#### [ASSIGNED TASK]
Lines holding the string "pasta" are the ones to copy from this listing.

################

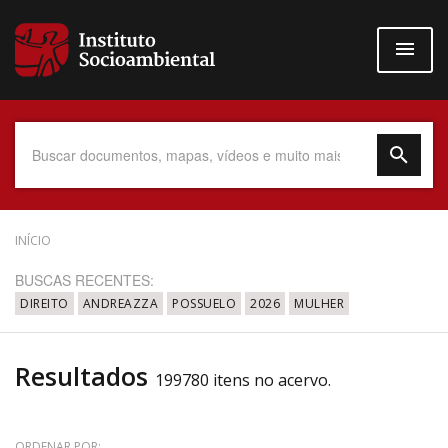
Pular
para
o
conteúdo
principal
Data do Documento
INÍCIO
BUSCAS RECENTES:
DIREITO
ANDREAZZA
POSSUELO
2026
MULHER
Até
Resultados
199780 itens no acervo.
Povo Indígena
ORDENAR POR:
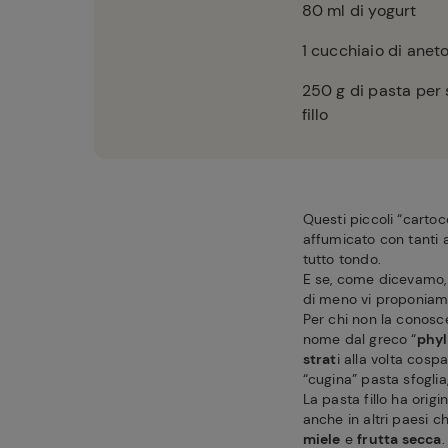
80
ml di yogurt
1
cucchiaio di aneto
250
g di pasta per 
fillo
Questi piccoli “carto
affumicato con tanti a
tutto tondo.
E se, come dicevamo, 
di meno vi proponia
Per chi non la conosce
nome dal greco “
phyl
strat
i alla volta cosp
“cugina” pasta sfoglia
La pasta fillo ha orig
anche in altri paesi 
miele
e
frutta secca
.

################

#### [EXERCISE SOLUTION]
g di pasta per 
“cugina” pasta sfoglia
La pasta fillo ha orig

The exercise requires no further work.